Hüseyin Hamurlu, “Görüntü çok kötüydü. Halk perişan halde. Yatak odasına kadar o gürültü, titreşim ulaşıyormuş. Ben sanıyordum ki ince elektrik direği gibi bir şey olacak. Ama dev gibi direkler, 100 metre yükseklik. Bir helikopteri tepesine koymuşlar. 50’şer metrelik pervanesiyle. Facia gibiydi. Hiç dönmedikleri halde korkumuzdan bakamadık yukarıya. Dönerse, yanına yaklaşmak mümkün değil” diye konuştu. Hamurlu, “Biz vatandaşız. Bunlara da karşı değiliz tabii ki. Olsun. Ama yaşam alanımıza bu kadar yakın olamaz. Bizim rüzgarlı dağlarımız öyle çok ki. Gelip turizmin tam göbeğine bunları yerleştirmek olur mu hiç” yorumunu yaptı.
Meryem Ürkmez ise Karaburun’a ve Yaylaköy’e gittikleri sırada türbinlerin çalışmadığını ancak buna rağmen görüntülerinden ürktüklerini belirtti. Ürkmez, “Orada halkla konuştuk. Eskiden domuz avına çıkarlarmış. Şimdi artık domuz olmuyormuş. Yarasalar bile gelmiyormuş. Keçilerinin yavruları olmuyormuş, süt bile alamıyorlarmış. Terk edecek duruma gelmişler.Canınızı verin dağınızı vermeyin” diyorlar bize. Gafil avlamışlar onları. İnsanları kandırmışlar” diye konuştu.
Hasan Yokarlı da kendilerini ‘rantçılıkla’ suçlayanlara seslenerek “Sizin menfaatiniz var diyorlar. Benim köyüm burası. Rantı varsa, ben bunun içinde doğmuşum zaten ve yaşıyorum. Sen neden geliyorsun” diye konuştu. Çeşme gezisini anlatan Yokarlı, şunları söyledi: “Karaburun Muhtarı dedi ki, ‘Köyü satın almak için para dağıttılar, seçimde de beni alaşağı ettiler.

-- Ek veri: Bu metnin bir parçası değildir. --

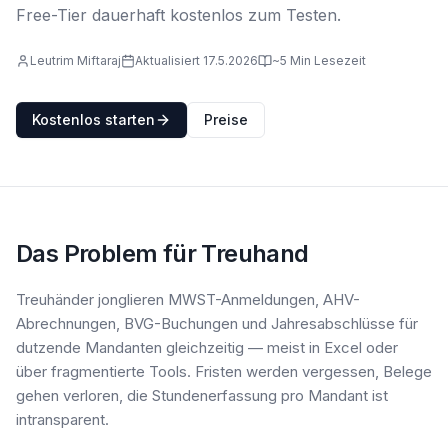
Free-Tier dauerhaft kostenlos zum Testen.
Leutrim Miftaraj
Aktualisiert 17.5.2026
~5 Min Lesezeit
Kostenlos starten
Preise
Das Problem für Treuhand
Treuhänder jonglieren MWST-Anmeldungen, AHV-
Abrechnungen, BVG-Buchungen und Jahresabschlüsse für
dutzende Mandanten gleichzeitig — meist in Excel oder
über fragmentierte Tools. Fristen werden vergessen, Belege
gehen verloren, die Stundenerfassung pro Mandant ist
intransparent.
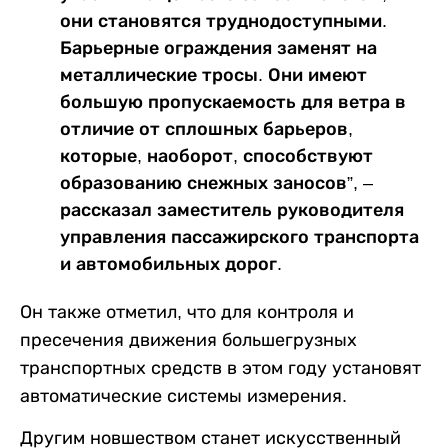
они становятся труднодоступными.
Барьерные ограждения заменят на
металлические тросы. Они имеют
большую пропускаемость для ветра в
отличие от сплошных барьеров,
которые, наоборот, способствуют
образованию снежных заносов”, –
рассказал заместитель руководителя
управления пассажирского транспорта
и автомобильных дорог.
Он также отметил, что для контроля и
пресечения движения большегрузных
транспортных средств в этом году установят
автоматические системы измерения.
Другим новшеством станет искусственный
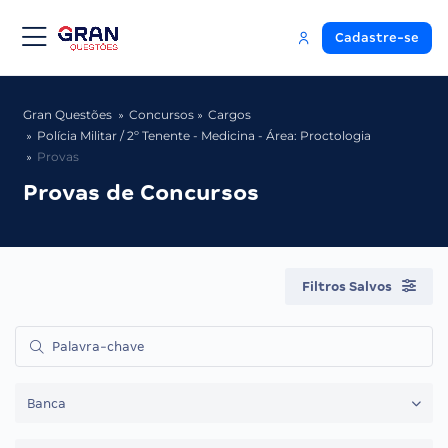
Cadastre-se
Gran Questões
Concursos
Cargos
Polícia Militar / 2º Tenente - Medicina - Área: Proctologia
Provas
Provas de Concursos
Filtros Salvos
Banca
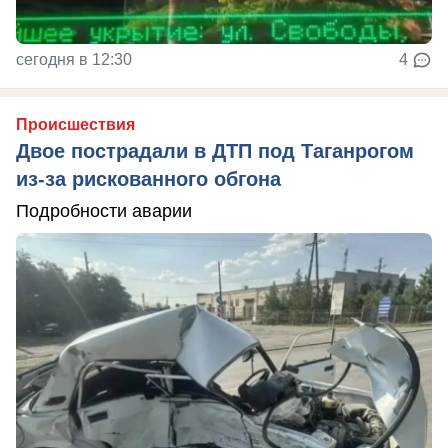
сегодня в 12:30
4
Происшествия
Двое пострадали в ДТП под Таганрогом
из-за рискованного обгона
Подробности аварии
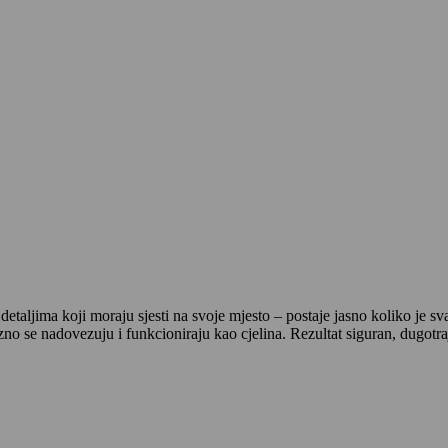
taljima koji moraju sjesti na svoje mjesto – postaje jasno koliko je sv
zno se nadovezuju i funkcioniraju kao cjelina. Rezultat siguran, dugotra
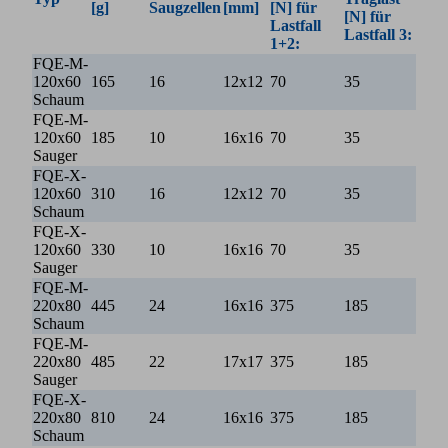
[g]
Saugzellen
[mm]
[N] für
[N] für
Lastfall
Lastfall 3:
1+2:
FQE-M-
120x60
165
16
12x12
70
35
Schaum
FQE-M-
120x60
185
10
16x16
70
35
Sauger
FQE-X-
120x60
310
16
12x12
70
35
Schaum
FQE-X-
120x60
330
10
16x16
70
35
Sauger
FQE-M-
220x80
445
24
16x16
375
185
Schaum
FQE-M-
220x80
485
22
17x17
375
185
Sauger
FQE-X-
220x80
810
24
16x16
375
185
Schaum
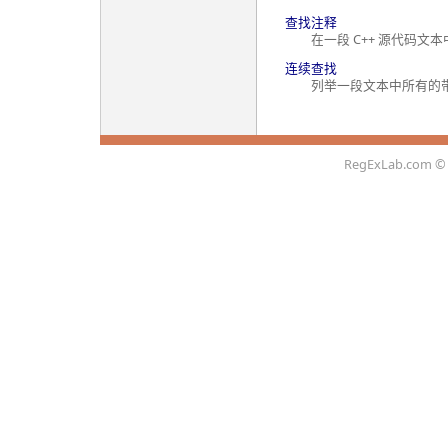
查找注释
在一段 C++ 源代码文本
连续查找
列举一段文本中所有的带
RegExLab.com
© 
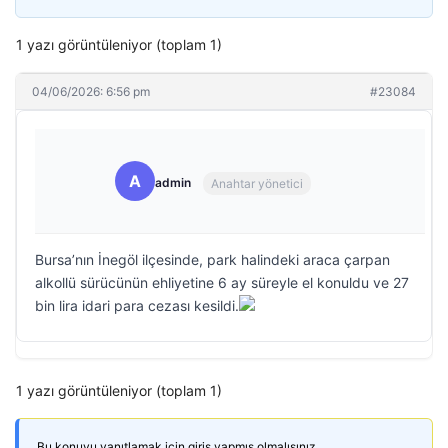
1 yazı görüntüleniyor (toplam 1)
04/06/2026: 6:56 pm
#23084
A
admin
Anahtar yönetici
Bursa’nın İnegöl ilçesinde, park halindeki araca çarpan
alkollü sürücünün ehliyetine 6 ay süreyle el konuldu ve 27
bin lira idari para cezası kesildi.
1 yazı görüntüleniyor (toplam 1)
Bu konuyu yanıtlamak için giriş yapmış olmalısınız.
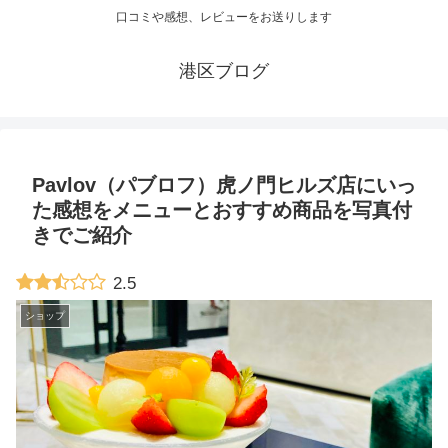
口コミや感想、レビューをお送りします
港区ブログ
Pavlov（パブロフ）虎ノ門ヒルズ店にいっ
た感想をメニューとおすすめ商品を写真付
きでご紹介
2.5
ショップ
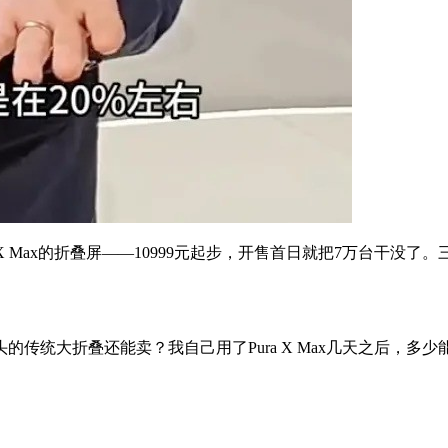
X Max的折叠屏——10999元起步，开售首日就把7万台干没
传统大折叠还能卖？我自己用了Pura X Max几天之后，
。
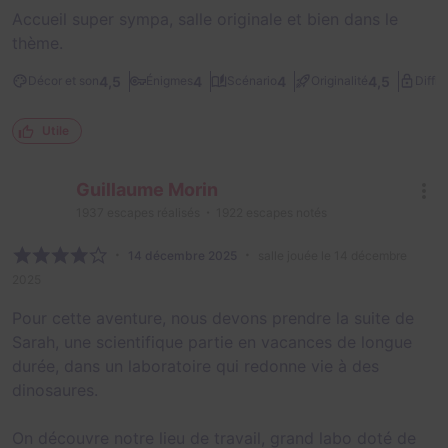
Accueil super sympa, salle originale et bien dans le
thème.
4,5
4
4
4,5
Décor et son
Énigmes
Scénario
Originalité
Diffic
Utile
Guillaume Morin
1937
escapes réalisés
1922
escapes notés
14 décembre 2025
salle jouée le 14 décembre
2025
Pour cette aventure, nous devons prendre la suite de
Sarah, une scientifique partie en vacances de longue
durée, dans un laboratoire qui redonne vie à des
dinosaures.
On découvre notre lieu de travail, grand labo doté de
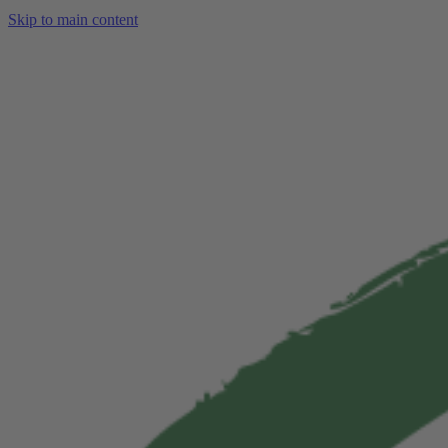
Skip to main content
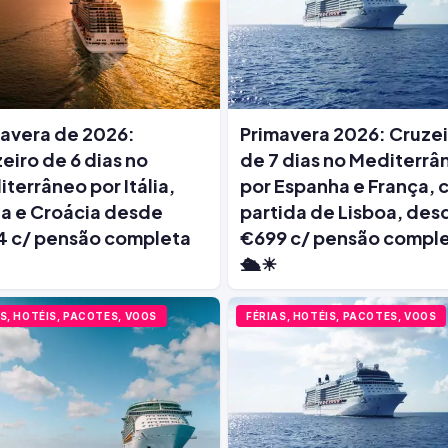
avera de 2026:
Primavera 2026: Cruze
eiro de 6 dias no
de 7 dias no Mediterrâ
terrâneo por Itália,
por Espanha e França,
a e Croácia desde
partida de Lisboa, des
4 c/ pensão completa
€699 c/ pensão compl
🛳️☀
S, HOTÉIS, PACOTES, VOOS
FÉRIAS, HOTÉIS, PACOTES, VOOS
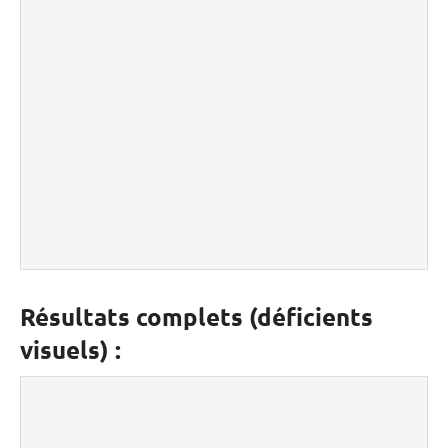
Résultats complets (déficients
visuels) :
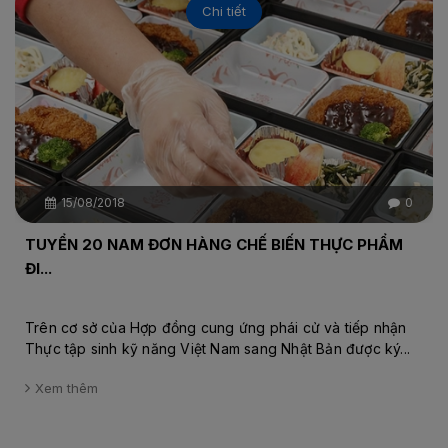
Chi tiết
15/08/2018
0
TUYỂN 20 NAM ĐƠN HÀNG CHẾ BIẾN THỰC PHẨM
ĐI...
Trên cơ sở của Hợp đồng cung ứng phái cử và tiếp nhận
Thực tập sinh kỹ năng Việt Nam sang Nhật Bản được ký...
Xem thêm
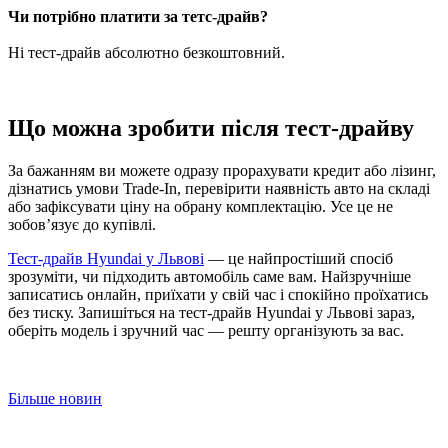
Чи потрібно платити за тетс-драйв?
Ні тест-драйв абсолютно безкоштовний.
Що можна зробити після тест-драйву
За бажанням ви можете одразу прорахувати кредит або лізинг,
дізнатись умови Trade-In, перевірити наявність авто на складі
або зафіксувати ціну на обрану комплектацію. Усе це не
зобовʼязує до купівлі.
Тест-драйв Hyundai у Львові
— це найпростіший спосіб
зрозуміти, чи підходить автомобіль саме вам. Найзручніше
записатись онлайн, приїхати у свій час і спокійно проїхатись
без тиску. Запишіться на тест-драйв Hyundai у Львові зараз,
оберіть модель і зручний час — решту організують за вас.
Більше новин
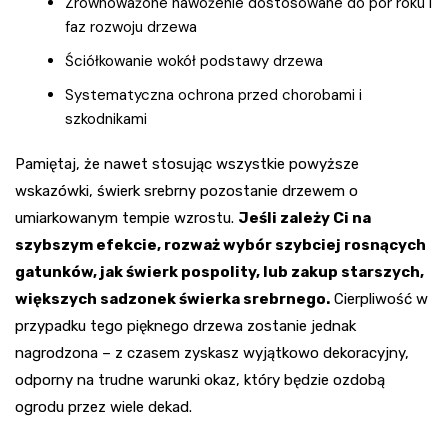
Zrównoważone nawożenie dostosowane do pór roku i
faz rozwoju drzewa
Ściółkowanie wokół podstawy drzewa
Systematyczna ochrona przed chorobami i
szkodnikami
Pamiętaj, że nawet stosując wszystkie powyższe
wskazówki, świerk srebrny pozostanie drzewem o
umiarkowanym tempie wzrostu.
Jeśli zależy Ci na
szybszym efekcie, rozważ wybór szybciej rosnących
gatunków, jak świerk pospolity, lub zakup starszych,
większych sadzonek świerka srebrnego.
Cierpliwość w
przypadku tego pięknego drzewa zostanie jednak
nagrodzona – z czasem zyskasz wyjątkowo dekoracyjny,
odporny na trudne warunki okaz, który będzie ozdobą
ogrodu przez wiele dekad.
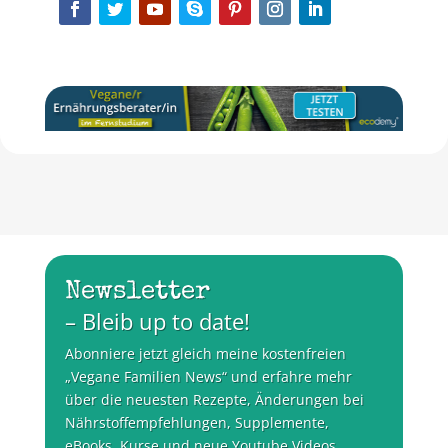
Newsletter
– Bleib up to date!
Abonniere jetzt gleich meine kostenfreien
„Vegane Familien News“ und erfahre mehr
über die neuesten Rezepte, Änderungen bei
Nährstoffempfehlungen, Supplemente,
eBooks, Kurse und neue Youtube Videos.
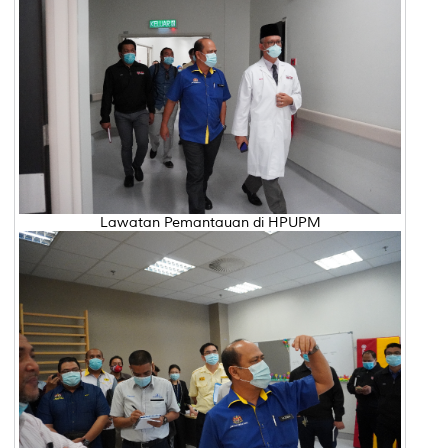
Lawatan Pemantauan di HPUPM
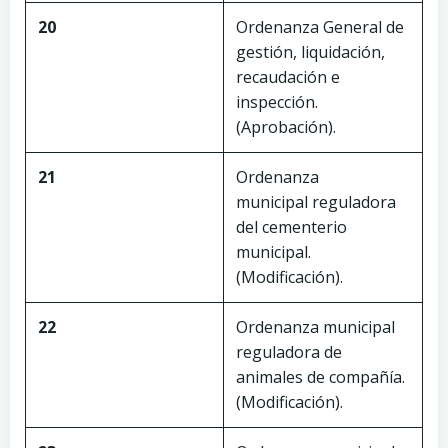
20
Ordenanza General de
gestión, liquidación,
recaudación e
inspección.
(Aprobación).
21
Ordenanza
municipal reguladora
del cementerio
municipal.
(Modificación).
22
Ordenanza municipal
reguladora de
animales de compañía.
(Modificación).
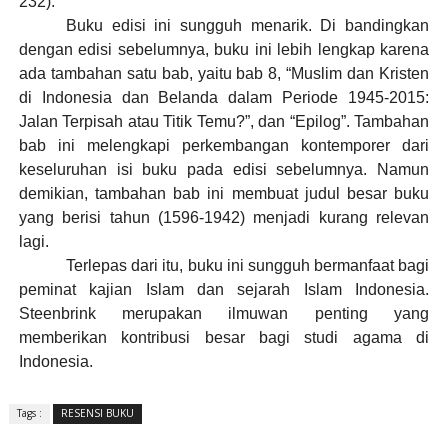
232).
Buku edisi ini sungguh menarik. Di bandingkan
dengan edisi sebelumnya, buku ini lebih lengkap karena
ada tambahan satu bab, yaitu bab 8, “Muslim dan Kristen
di Indonesia dan Belanda dalam Periode 1945-2015:
Jalan Terpisah atau Titik Temu?”, dan “Epilog”. Tambahan
bab ini melengkapi perkembangan kontemporer dari
keseluruhan isi buku pada edisi sebelumnya. Namun
demikian, tambahan bab ini membuat judul besar buku
yang berisi tahun (1596-1942) menjadi kurang relevan
lagi.
Terlepas dari itu, buku ini sungguh bermanfaat bagi
peminat kajian Islam dan sejarah Islam Indonesia.
Steenbrink merupakan ilmuwan penting yang
memberikan kontribusi besar bagi studi agama di
Indonesia.
Tags :
RESENSI BUKU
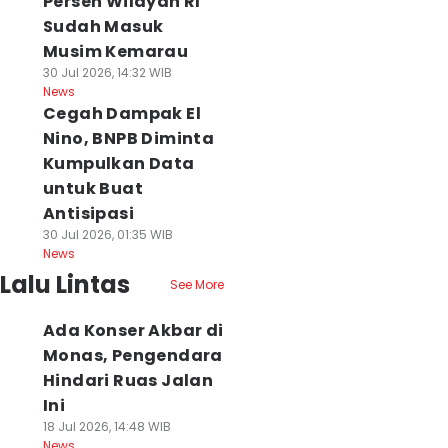
Persen Wilayah RI
Sudah Masuk
Musim Kemarau
30 Jul 2026, 14:32 WIB
News
Cegah Dampak El
Nino, BNPB Diminta
Kumpulkan Data
untuk Buat
Antisipasi
30 Jul 2026, 01:35 WIB
News
Lalu Lintas
See More
Ada Konser Akbar di
Monas, Pengendara
Hindari Ruas Jalan
Ini
18 Jul 2026, 14:48 WIB
News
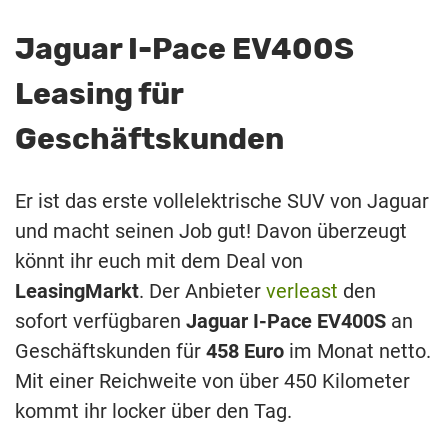
Jaguar I-Pace EV400S
Leasing für
Geschäftskunden
Er ist das erste vollelektrische SUV von Jaguar
und macht seinen Job gut! Davon überzeugt
könnt ihr euch mit dem Deal von
LeasingMarkt
. Der Anbieter
verleast
den
sofort verfügbaren
Jaguar I-Pace EV400S
an
Geschäftskunden für
458 Euro
im Monat netto.
Mit einer Reichweite von über 450 Kilometer
kommt ihr locker über den Tag.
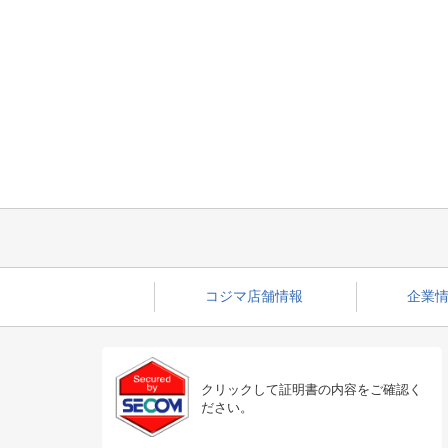
コジマ店舗情報
企業情
クリックして証明書の内容をご確認く
ださい。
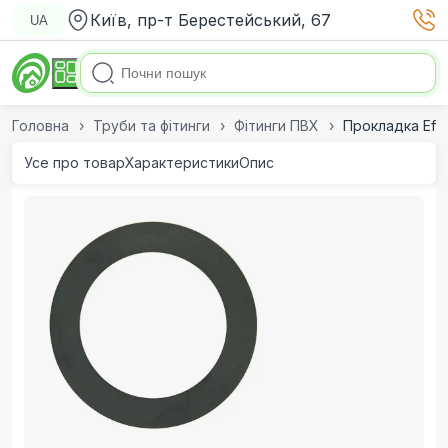
Київ, пр-т Берестейський, 67
UA
Головна
Труби та фітинги
Фітинги ПВХ
Прокладка Effa
Усе про товар
Характеристики
Опис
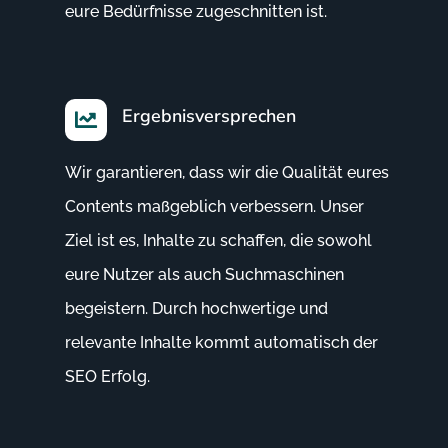
eure Bedürfnisse zugeschnitten ist.
Ergebnisversprechen

Wir garantieren, dass wir die Qualität eures
Contents maßgeblich verbessern. Unser
Ziel ist es, Inhalte zu schaffen, die sowohl
eure Nutzer als auch Suchmaschinen
begeistern. Durch hochwertige und
relevante Inhalte kommt automatisch der
SEO Erfolg.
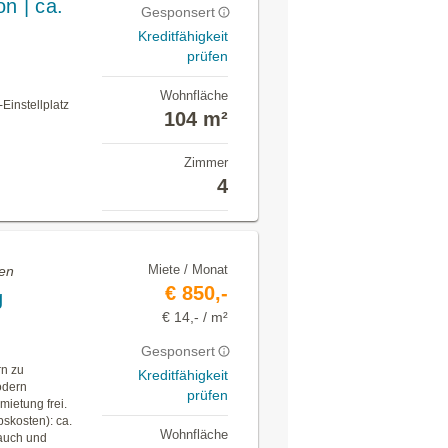
n | ca.
Gesponsert
Kreditfähigkeit
prüfen
Wohnfläche
Einstellplatz
104 m²
Zimmer
4
Miete / Monat
en
€ 850,-
g
€ 14,- / m²
Gesponsert
n zu
Kreditfähigkeit
odern
prüfen
ietung frei.
bskosten): ca.
Wohnfläche
rauch und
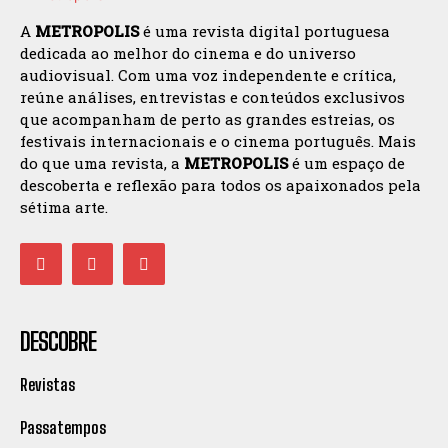
A
METROPOLIS
é uma revista digital portuguesa
dedicada ao melhor do cinema e do universo
audiovisual. Com uma voz independente e crítica,
reúne análises, entrevistas e conteúdos exclusivos
que acompanham de perto as grandes estreias, os
festivais internacionais e o cinema português. Mais
do que uma revista, a
METROPOLIS
é um espaço de
descoberta e reflexão para todos os apaixonados pela
sétima arte.
DESCOBRE
Revistas
Passatempos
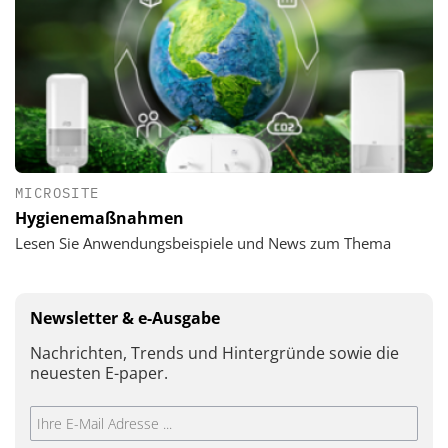
MICROSITE
Hygienemaßnahmen
Lesen Sie Anwendungsbeispiele und News zum Thema
Newsletter & e-Ausgabe
Nachrichten, Trends und Hintergründe sowie die
neuesten E-paper.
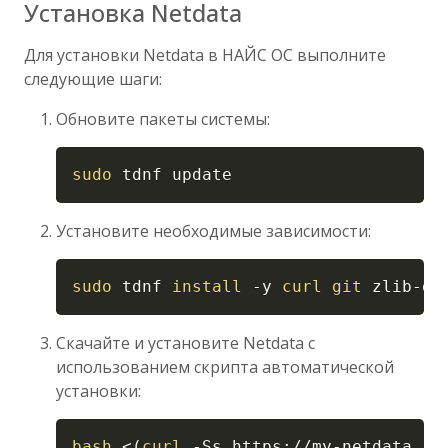
Установка Netdata
Для установки Netdata в НАЙС ОС выполните
следующие шаги:
Обновите пакеты системы:
Copy
sudo
 tdnf update
Установите необходимые зависимости:
Copy
sudo
 tdnf 
install
-y
curl
git
 zlib-de
Скачайте и установите Netdata с
использованием скрипта автоматической
установки:
Copy
bash
<
(
curl
-Ss
 https://my-netdata.io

Çünkü ben RES’lere direndim’ dedi. Bu siyasi parti işi değil, birkaç vatandaşın da meselesi değil. Yarın çocuklarımız ‘ne biçim insansınız siz’ derse ne cevap vereceğiz. Mezarlık bile kamulaştırmanın içinde kalmış. Yarın bu insanlar nereye gidecek? Yazık memleketimize” dedi.